I have on occasion caught myself staring into the mirror and seeing a bold-faced pessimist staring back. I see a guy with more doubt than faith, and a damn sight more preoccupation in the past than hope in the future. I ask myself, “Paddy Boy, what’s happened to your faith?”
The thing is, when I attempt to answer my question, all I come up with is what my faith is NOT.
My faith, once simple, has been made infinitely complicated by my ifs, buts, and whys.
Then, as so often happens when I lose touch with the simple, I got an unexpected message from out of the blue in the form of an email from my dear friend Joe Thomas. Joe has given me his permission to share it with you:
“My sister was in a rehab hospital recently following a small stroke. I would visit her but wouldn’t stay long because I couldn’t stand the suffering all around.
On a recent Sunday morning I went but had forgotten they had a church meeting led by a loud, fundamentalist preacher, a volunteer.
When I got there someone had rolled Bettye’s wheelchair to the front row.
Of course, being the gnostic I am, I didn’t want to hear any of this! Yet, this preacher went over to this elderly disabled black man and asked how he was doing. Without hesitation, he firmly said ‘I woke up this morning with Jesus in my heart so I’m doing good.’ He left no doubt that he was totally okay with his predicament…
Damn, I can’t stop thinking about the broken black man at the rehabilitation center. I know he must have suffered immensely growing up in the South. And, he has Jesus in his heart!
George Bernard Shaw wrote a play about Joan of Arc. He depicts the inquisition into her heresies and all these men asking her to recant. They accused her of making up stuff, insisting it was just her imagination.
She ended up exclaiming, ‘Of course it’s my imagination…how else am I to know God?’
So my black friend has Jesus in his heart every morning.”
Joe got me thinking of my late aunt Sister Mary Audrey McCoy. My aunt lived simply, spoke simply, and believed simply. She found the meaning of her life in the simple vows of poverty, chastity and obedience.
When others abandoned wearing the habit, she continued to wear hers. When her order moved away from working with the poor, she volunteered on her own. She never lost faith and never let her faith get too complicated.
Then one day she got a diagnosis that she was suffering from a fatal form of dementia. She took the news in stride, telling me, “I gave my life to God 60 years ago. If he wants now to take my mind, he can, for it’s already given.” She died a year later, her faith having never wavered.
My aunt, Joe’s friend, and Joan of Arc shared a similar faith, and although what they saw in their imaginations was different, and the stories they told about their faith were different, the effect was the same. Their faith carried them through their travails to the very end.

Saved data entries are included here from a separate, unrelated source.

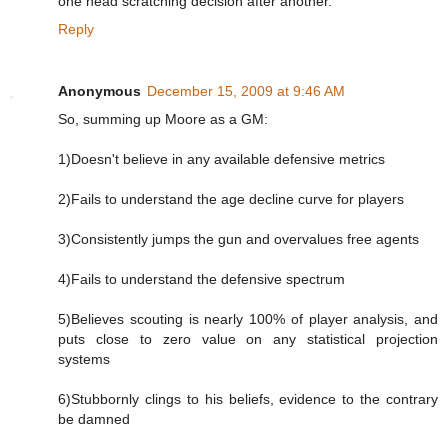
one head scratching decision after another.
Reply
Anonymous
December 15, 2009 at 9:46 AM
So, summing up Moore as a GM:
1)Doesn't believe in any available defensive metrics
2)Fails to understand the age decline curve for players
3)Consistently jumps the gun and overvalues free agents
4)Fails to understand the defensive spectrum
5)Believes scouting is nearly 100% of player analysis, and
puts close to zero value on any statistical projection
systems
6)Stubbornly clings to his beliefs, evidence to the contrary
be damned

An old Catholic nun from the Pacific Northwest, an old African American raised in the segregated south, and a wild-eyed peasant from medieval France found a faith simple enough, strong enough and real enough to put a smile on their face no matter what their circumstance.
Can the same be said of me? No, things are more complex for me, and I actually wouldn’t change that. But I sometimes unnecessarily complicate my life by thinking that I am my own higher power. Joe’s story put me back in touch with the simplicity that is also available, even to a complicated head case like myself!